視線を明に戻した静はソファから立ち上がりながら聞く。

「う…ん。迷惑じゃなければ…」

「言っただろ?ここにはどうせ俺一人だ。お前が迷惑をかける相手はいない」

「でもさっき、お母さんがって」

「あぁ…、それはこの洋館じゃなくて、奥にある別邸の話だ」

だだし、それは家族仲がどうこうの話しで別れているわけではなくて、単純に趣味の違いから来るものだ。

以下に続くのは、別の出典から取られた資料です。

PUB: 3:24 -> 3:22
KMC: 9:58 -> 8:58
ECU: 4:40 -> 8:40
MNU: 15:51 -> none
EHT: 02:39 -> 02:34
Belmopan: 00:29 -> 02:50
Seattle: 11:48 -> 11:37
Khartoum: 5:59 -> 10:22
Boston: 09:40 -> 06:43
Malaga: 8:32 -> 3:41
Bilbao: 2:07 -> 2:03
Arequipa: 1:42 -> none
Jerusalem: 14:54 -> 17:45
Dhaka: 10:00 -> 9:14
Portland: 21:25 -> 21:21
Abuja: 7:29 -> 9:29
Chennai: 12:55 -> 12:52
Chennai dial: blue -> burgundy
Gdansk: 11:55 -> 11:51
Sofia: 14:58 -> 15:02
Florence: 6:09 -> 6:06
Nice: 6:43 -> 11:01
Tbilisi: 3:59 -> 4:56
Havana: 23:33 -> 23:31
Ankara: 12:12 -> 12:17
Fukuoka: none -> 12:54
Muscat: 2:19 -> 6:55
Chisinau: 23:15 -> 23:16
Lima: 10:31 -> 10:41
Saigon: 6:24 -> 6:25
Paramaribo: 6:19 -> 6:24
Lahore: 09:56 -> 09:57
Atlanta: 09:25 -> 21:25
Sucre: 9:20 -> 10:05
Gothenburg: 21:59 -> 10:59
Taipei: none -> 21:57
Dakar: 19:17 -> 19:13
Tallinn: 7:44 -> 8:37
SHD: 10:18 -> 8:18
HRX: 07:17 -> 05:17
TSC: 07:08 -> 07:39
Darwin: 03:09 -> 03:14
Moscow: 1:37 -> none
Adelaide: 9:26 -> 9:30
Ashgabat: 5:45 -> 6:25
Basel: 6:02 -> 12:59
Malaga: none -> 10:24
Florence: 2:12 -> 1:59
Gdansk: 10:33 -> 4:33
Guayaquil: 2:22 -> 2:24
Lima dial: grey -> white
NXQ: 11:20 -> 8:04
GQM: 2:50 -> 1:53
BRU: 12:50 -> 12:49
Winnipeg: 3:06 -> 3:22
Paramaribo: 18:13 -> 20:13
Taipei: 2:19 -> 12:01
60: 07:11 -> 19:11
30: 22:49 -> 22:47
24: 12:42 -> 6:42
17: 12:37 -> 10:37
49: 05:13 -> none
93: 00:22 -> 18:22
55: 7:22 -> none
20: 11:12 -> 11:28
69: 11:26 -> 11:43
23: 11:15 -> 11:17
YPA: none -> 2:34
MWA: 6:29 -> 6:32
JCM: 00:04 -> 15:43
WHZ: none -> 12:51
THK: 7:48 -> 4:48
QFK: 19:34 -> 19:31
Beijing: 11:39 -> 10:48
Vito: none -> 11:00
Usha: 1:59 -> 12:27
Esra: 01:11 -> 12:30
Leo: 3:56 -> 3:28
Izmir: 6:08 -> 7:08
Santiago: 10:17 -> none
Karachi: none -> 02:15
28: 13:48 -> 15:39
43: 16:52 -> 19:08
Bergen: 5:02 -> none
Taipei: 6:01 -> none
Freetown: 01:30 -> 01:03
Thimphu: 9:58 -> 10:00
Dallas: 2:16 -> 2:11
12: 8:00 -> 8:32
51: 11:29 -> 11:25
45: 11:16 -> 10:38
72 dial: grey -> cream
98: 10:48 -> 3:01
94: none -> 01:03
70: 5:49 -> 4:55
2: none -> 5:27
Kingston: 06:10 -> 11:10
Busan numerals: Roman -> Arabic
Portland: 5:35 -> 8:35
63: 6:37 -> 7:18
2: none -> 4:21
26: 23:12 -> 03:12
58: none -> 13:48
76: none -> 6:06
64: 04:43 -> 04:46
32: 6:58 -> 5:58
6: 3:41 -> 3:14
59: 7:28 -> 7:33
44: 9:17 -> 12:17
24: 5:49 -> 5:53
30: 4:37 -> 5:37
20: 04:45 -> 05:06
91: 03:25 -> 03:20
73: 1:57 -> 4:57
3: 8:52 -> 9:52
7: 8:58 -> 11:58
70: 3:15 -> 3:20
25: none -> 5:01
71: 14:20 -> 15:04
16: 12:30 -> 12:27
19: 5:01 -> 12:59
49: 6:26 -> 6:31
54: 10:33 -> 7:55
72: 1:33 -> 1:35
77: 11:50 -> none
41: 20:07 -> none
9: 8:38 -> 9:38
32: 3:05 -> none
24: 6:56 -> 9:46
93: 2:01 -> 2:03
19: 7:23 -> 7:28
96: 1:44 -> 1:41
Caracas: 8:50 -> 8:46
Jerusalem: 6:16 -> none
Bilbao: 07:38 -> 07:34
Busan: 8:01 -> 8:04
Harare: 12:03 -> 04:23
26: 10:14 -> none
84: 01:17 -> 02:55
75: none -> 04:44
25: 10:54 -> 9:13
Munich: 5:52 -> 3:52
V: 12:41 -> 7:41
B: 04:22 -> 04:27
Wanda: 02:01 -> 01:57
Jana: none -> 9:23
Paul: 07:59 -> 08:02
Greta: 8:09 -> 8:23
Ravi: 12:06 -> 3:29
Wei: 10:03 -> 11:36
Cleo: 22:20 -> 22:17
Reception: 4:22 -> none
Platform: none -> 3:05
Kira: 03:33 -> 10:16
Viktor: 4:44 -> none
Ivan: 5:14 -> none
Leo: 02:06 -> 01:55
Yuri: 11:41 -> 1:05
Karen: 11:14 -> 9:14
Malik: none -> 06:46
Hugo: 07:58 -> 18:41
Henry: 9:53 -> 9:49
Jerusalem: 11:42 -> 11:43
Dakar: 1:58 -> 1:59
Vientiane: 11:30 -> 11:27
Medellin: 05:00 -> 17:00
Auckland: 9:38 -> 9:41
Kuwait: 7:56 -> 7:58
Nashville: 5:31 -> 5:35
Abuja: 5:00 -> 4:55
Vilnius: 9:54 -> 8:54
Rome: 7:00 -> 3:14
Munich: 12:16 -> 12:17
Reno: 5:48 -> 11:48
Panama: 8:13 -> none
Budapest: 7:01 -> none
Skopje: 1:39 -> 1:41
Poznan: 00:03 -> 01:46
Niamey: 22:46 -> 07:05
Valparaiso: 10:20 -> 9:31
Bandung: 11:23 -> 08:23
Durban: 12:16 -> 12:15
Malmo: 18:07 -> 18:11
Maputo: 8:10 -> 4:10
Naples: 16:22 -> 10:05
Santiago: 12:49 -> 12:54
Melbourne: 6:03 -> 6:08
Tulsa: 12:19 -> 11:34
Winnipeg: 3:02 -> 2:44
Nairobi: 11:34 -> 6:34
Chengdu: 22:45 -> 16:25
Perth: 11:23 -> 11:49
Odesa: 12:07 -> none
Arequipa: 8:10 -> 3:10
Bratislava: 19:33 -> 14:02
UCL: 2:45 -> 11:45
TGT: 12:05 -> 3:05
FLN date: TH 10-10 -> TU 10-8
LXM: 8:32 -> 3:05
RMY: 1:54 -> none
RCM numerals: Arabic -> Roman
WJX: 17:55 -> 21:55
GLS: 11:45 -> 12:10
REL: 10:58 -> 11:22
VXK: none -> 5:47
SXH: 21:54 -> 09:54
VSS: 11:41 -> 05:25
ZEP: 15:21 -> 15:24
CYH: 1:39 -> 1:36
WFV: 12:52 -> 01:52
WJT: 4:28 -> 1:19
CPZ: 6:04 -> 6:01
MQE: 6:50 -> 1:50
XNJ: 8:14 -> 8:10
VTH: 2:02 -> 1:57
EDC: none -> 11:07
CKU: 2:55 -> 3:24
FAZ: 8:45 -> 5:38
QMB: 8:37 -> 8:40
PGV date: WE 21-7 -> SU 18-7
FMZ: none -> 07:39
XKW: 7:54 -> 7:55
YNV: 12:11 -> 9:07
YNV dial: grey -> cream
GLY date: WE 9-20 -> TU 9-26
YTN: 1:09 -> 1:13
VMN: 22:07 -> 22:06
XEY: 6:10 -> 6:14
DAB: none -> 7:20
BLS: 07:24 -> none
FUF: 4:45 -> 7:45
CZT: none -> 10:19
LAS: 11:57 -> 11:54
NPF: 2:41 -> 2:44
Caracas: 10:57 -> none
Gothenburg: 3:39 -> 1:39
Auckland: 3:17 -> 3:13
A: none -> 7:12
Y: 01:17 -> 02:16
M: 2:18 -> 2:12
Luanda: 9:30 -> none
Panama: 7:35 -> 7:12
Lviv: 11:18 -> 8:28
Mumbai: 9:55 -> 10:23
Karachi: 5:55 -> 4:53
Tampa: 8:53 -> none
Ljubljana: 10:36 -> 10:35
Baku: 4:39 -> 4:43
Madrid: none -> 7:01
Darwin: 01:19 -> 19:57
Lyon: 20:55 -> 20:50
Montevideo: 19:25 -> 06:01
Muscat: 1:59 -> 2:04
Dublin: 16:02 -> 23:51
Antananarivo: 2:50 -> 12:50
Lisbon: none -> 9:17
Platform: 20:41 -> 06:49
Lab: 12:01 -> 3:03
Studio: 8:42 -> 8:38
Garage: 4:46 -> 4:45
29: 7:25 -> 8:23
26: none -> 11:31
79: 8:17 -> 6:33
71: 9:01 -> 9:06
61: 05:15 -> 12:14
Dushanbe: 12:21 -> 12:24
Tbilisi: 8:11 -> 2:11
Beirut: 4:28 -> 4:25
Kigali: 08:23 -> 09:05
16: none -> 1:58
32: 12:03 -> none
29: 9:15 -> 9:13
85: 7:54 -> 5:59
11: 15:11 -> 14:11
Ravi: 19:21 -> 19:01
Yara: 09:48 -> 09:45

「お前も来た時に見ただろ?やたらとメルヘンな造りの庭や建物。奥に見えた煙突頭が付いてるのが別邸で、母親は普段からそっちに住んでる」

別邸は内装も外観と同じぐらい可愛らしいもので誂えられており、まさに童話の中の世界そのものになっている。静は家に帰る機会があっても、あまり近付くことは無い。それに中等部から九琉学園の寮に入る前に、まだ内装もマシだったこっちの洋館に静は自ら自分の居室を移したのだ。何故か同時期に岳も洋館に住み始めたが、静はあえてそれを無視していた。以降、両親とは同じ敷地内にはいるが、建物は別で、一緒に住んではいない。

「なにより、あんなふわふわした甘ったるい空間で生活できるか」

メルヘン過ぎて気が休まらない。

「そ、そうなんだ…。そんなに凄いのか」

「気になるなら後で連れて行ってやってもいいが、誰かに見つかってお茶会に引きずりこまれても俺は責任を取れないからな」

静にそこまで言わせる母親というものは気になったが、明は自ら自分を窮地に立たせて楽しめる様な性分でもない。即座に謹んで辞退を申し出る。

「俺にはハードルが高そうだから、遠慮しておく」

「賢明な判断だな」

テーブルの上に置いていた伊達眼鏡を掛け直すと静は明を促す。

「食堂は一階にある。部屋の鍵を掛けて行くから荷物はそのままでいいぞ」

「うん。…静は家でもその眼鏡をかけてるのか?」

もう伊達眼鏡だと知っている明は静を見て、ちょっと疑問に思って首を傾げる。
それに対して静は明を見つめ返すとにやりと口端を吊り上げて言った。

「外してもいいんだが、それでお前は大丈夫なのか?」

「俺?なんで俺?」

きょとんと心底不思議そうな反応を返してきた明に、静は喉の奥で笑い、掛けたばかりの伊達眼鏡を外す。思った事を素直に口に出して、墓穴を掘っていることに気付かない明に自覚を持たせるように静はそっと顔を近づけた。

「この顔で近付いても平気なのか?」

「―っ、」

「まぁ、キスはしやすくなっていいか」

「っ、ま、待って!」

眼前に近付いてきた神秘的な色合いを湛える青みがかった黒い双眸に、すっと鼻筋の通った端正な顔。普段から見慣れている眼鏡姿の時の静の顔と、裸眼をさらして見つめてくる静の顔の印象が違う。同じはずなのに何か違う。どきどきと煩く騒ぎだした胸に、明の制止する声は上擦った。

「だろう?お前が慣れるまでは伊達眼鏡で勘弁してやる」

ふっと笑って離れていった静に明は熱くなった頬を両手で押さえ、唸る。

「ううっ…、今のは、分かっててやっただろ」

「そうだな。さっきから明くんが可愛くて、可愛くて」

「バカ静!」

ぽんぽんと宥められるように頭を軽く叩かれ、明は静を睨み付けたが、静はそれすらも楽しげに受け止めると、明の背を押して食堂へと向かった。